Taxes on higher incomes cover not only the local share but also a bigger portion of the cost of operating the state. The distribution of the income taxes helps ensure all parts of the state have the resources to operate effectively, experts said.
"The state's interest is in providing basic services and support for all, not just those that have the highest ability to pay," said Laurence Msall, president of the Chicago-based Civic Federation, a government finance research organization.
The state's current policy is basic economics, Martire said.
"You remedy the inequality of riches by relieving the poor and burdening the rich," Martire said. "That's straight out of 'The Wealth of Nations' by the father of capitalism, Adam Smith. As a resident and a taxpayer, you have an interest in ensuring all local governments throughout the state have the capacity to have core services at an adequate level."
Yet, critics argue income taxes returned to local governments go too much toward salaries and benefits for public employees instead of infrastructure and services.
"It's happening because our state pushed down onto local governments a lot more responsibilities than other states have done," said Carol Portman, president of the Taxpayers Federation of Illinois, a Springfield-based public finance efficiency organization.
Staffing costs are the majority of expenses for all of the state's nearly 7,000 units of government, critics said.
"Eighty percent of their spending is on salaries and fringe benefits like pensions," said Jim Tobin, president of Taxpayers United of America, a Chicago-based anti-tax group that fights tax hike proposals. "Most of us are going to have to work into our 70s to pay taxes so these guys can retire in their 50s and live the life of Riley."
Roughly 1,400 municipalities and counties received income tax funds from the state in 2012, according to revenue department records. Chicago received the most, at more than $235 million. That amounted to 7.3 percent of the $3.2 billion of income taxes paid by the city's residents.
By comparison, roughly 100 suburban governments in parts of Cook, DuPage, Kane, Lake, McHenry and Will counties received 5.4 percent of the $4.7 billion in income tax revenue collected from the workforce that year, according to the analysis. Those local governments split nearly $255 million among them, according to state financial reports.
"Every municipality hopes to receive more than it currently does," said Art Osten, Oak Brook's interim village manager. "The reality is that the distribution of taxes collected by the state is a political question. We hope the determination of need and reallocation is done in a reasonable and equitable manner and that Oak Brook receives its fair share of what its residents contribute."

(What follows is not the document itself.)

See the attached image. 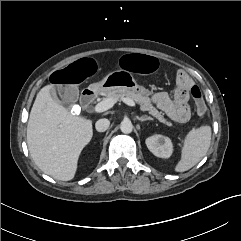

The future of the local governments' share of income tax revenue is murky. Legislative leaders have threatened to shrink or eliminate the local funding since the income tax rate is set to drop from 5 percent to 3.75 percent next year. Under the current proposed budget, the local share would remain roughly the same.
State Rep. David Harris, an Arlington Heights Republican who sits on the House Income Tax subcommittee, said there hasn't been much talk of changing the state's income tax funding policy and he wouldn't support it.
"To my mind, it's a fair way to do it now," he said. "I don't want to go complicating the formula. The more complicated the formula gets, the more people play games with the money."